I also think Flash is easier to optimize, but that probably has to do with my level of experience, and we don't usually make decisions based on voodoo optimization techniques. My personal take is that client-side speed is only a priority if it impacts responsiveness, which is primarily a UX problem. We have run into problems with delays in response to user input on both technologies, and the solution is less about raw speed and more about giving good user feedback. We also use strategies like lazy loading and caching no matter where we're coding--they're just good practice.
It should be noted that one of the primary roles of XML and JSON in the browser are for AJAX-style web apps, and Flash does have a real advantage in this area: it can do cross-domain HTTP requests in all browsers, as opposed to JavaScript's heavy-handed sandboxing.
I really can't overstate how important this is for our team. Like most newsroom multimedia teams, we're understaffed relative to the workload we'd really like to have. We don't really want to sink time into one-off projects, so any time we have a chance to recycle code, we take it. An additional bonus is that we can build these reusable components to fit the CQ look and feel, and it's easier to pitch a presentation to an editor if we can point to something similar we've done in the past.
In general, my time at B-SPAN taught me this about online video: if you're not a video hosting company, you should be hiring someone else to take care of it for you. Video is too high-bandwidth, too high-maintenance, and too finicky for non-experts to be managing it. And I think the HTML5 transition only proves that to be the case in the browser as well. Vimeo and Brightcove (just to pick two) will earn their money by working out ways for you to upload one file and deliver it via <video> or Flash on a per browser basis, freeing you up to worry about the bigger picture.

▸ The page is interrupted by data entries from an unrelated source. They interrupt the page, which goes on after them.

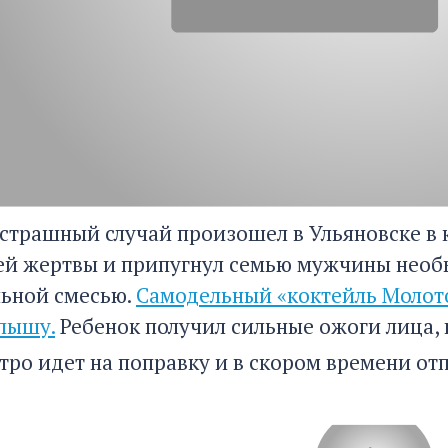
страшный случай произошел в Ульяновске в 
оей жертвы и припугнул семью мужчины необ
льной смесью.
Самодельный «коктейль Молото
лышу.
Ребенок получил сильные ожоги лица, 
ро идет на поправку и в скором времени от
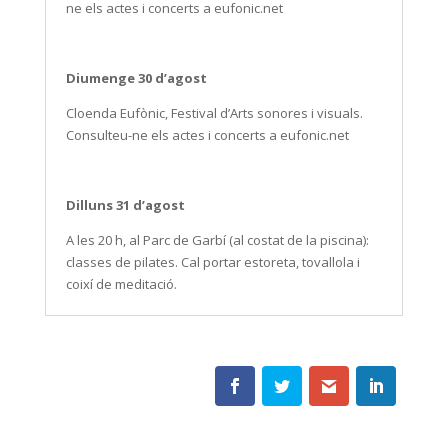
ne els actes i concerts a eufonic.net
Diumenge 30 d’agost
Cloenda Eufònic, Festival d’Arts sonores i visuals.
Consulteu-ne els actes i concerts a eufonic.net
Dilluns 31 d’agost
A les 20 h, al Parc de Garbí (al costat de la piscina):
classes de pilates. Cal portar estoreta, tovallola i
coixí de meditació.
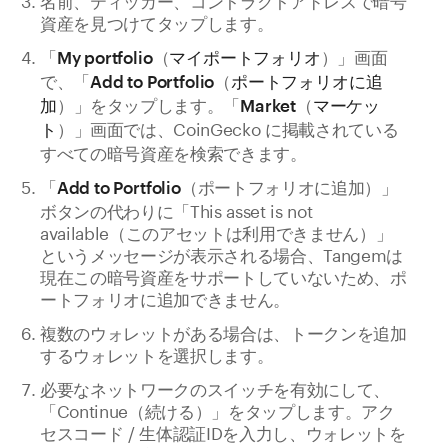
資産を見つけてタップします。
「
（
）」画面
My portfolio
マイポートフォリオ
で、「
（
Add to Portfolio
ポートフォリオに追
）」をタップします。「
（
加
Market
マーケッ
）」画面では、CoinGecko に掲載されている
ト
すべての暗号資産を検索できます。
「
（ポートフォリオに追加）」
Add to Portfolio
ボタンの代わりに「This asset is not
available（このアセットは利用できません）」
というメッセージが表示される場合、Tangemは
現在この暗号資産をサポートしていないため、ポ
ートフォリオに追加できません。
複数のウォレットがある場合は、トークンを追加
するウォレットを選択します。
必要なネットワークのスイッチを有効にして、
「Continue（続ける）」をタップします。アク
セスコード / 生体認証IDを入力し、ウォレットを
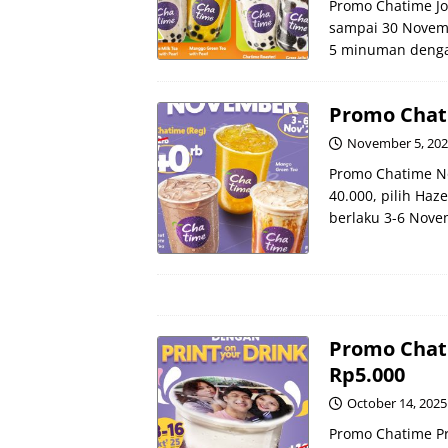
Promo Chatime Jo
sampai 30 Novemb
5 minuman dengan
Promo Chat
November 5, 20
Promo Chatime No
40.000, pilih Haz
berlaku 3-6 Novem
Promo Chat
Rp5.000
October 14, 2025
Promo Chatime Pr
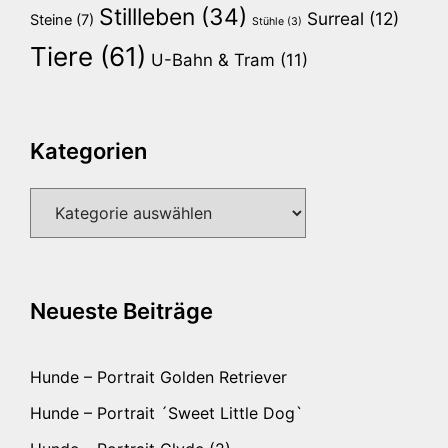
Stillleben
(34)
Surreal
(12)
Steine
(7)
Stühle
(3)
Tiere
(61)
U-Bahn & Tram
(11)
Kategorien
Kategorien
Neueste Beiträge
Hunde – Portrait Golden Retriever
Hunde – Portrait ´Sweet Little Dog`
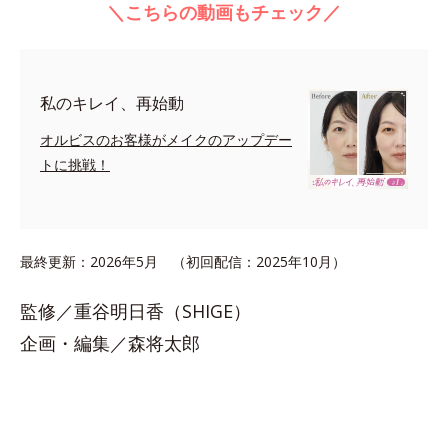
＼こちらの動画もチェック／
私のキレイ、再始動
オルビスのお客様がメイクのアップデー
トに挑戦！
最終更新：2026年5月 （初回配信：2025年10月）
監修／重谷明日香（SHIGE）
企画・編集／森将太郎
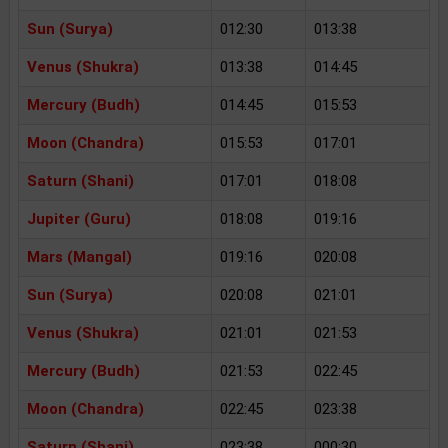
Sun (Surya)
012:30
013:38
Venus (Shukra)
013:38
014:45
Mercury (Budh)
014:45
015:53
Moon (Chandra)
015:53
017:01
Saturn (Shani)
017:01
018:08
Jupiter (Guru)
018:08
019:16
Mars (Mangal)
019:16
020:08
Sun (Surya)
020:08
021:01
Venus (Shukra)
021:01
021:53
Mercury (Budh)
021:53
022:45
Moon (Chandra)
022:45
023:38
Saturn (Shani)
023:38
000:30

That said, here's my prediction: Flash on Android is good enough, and is going to be common enough in a year or two, that I can easily see it being used on mobile sites going forward. Apple probably won't budge on their stance, meaning that Flash won't be quite as ubiquitous as it is on the desktop. But if small teams like mine find ourselves in a situation where Flash is a much better choice for the desktop and a sizeable chunk of smartphones, it won't be unusual--or unreasonable--to make that trade-off.
The key is to understand that you can choose both--that ActionScript and HTML actually make a great combination. By passing data across the ExternalInterface bridge, you can integrate Flash interactives directly into your JavaScript. Flash can transfer text out to be displayed via HTML. JavaScript can pass in data to be graphed, or can provide accessible controls for a rich media SWF component. If you code it right, ActionScript even provides a great drop-in patch for HTML5 features like <canvas>, <video>, and <audio> in older browsers.
The mania for "pure HTML" reminds me of the people in the late 90's who had off-grey websites written in Courier New "because styling is irrelevant, the text is the only thing that matters." If Flash has a place on the page, we're going to use it. We'll try to use it in a smart way, mixing it into an HTML-based interactive to leverage its strengths and minimize its weaknesses. But it'd be crazy to make more work for ourselves just because it's not fashionable to code in ActionScript these days. Leave that for the dilettantes--we're working here.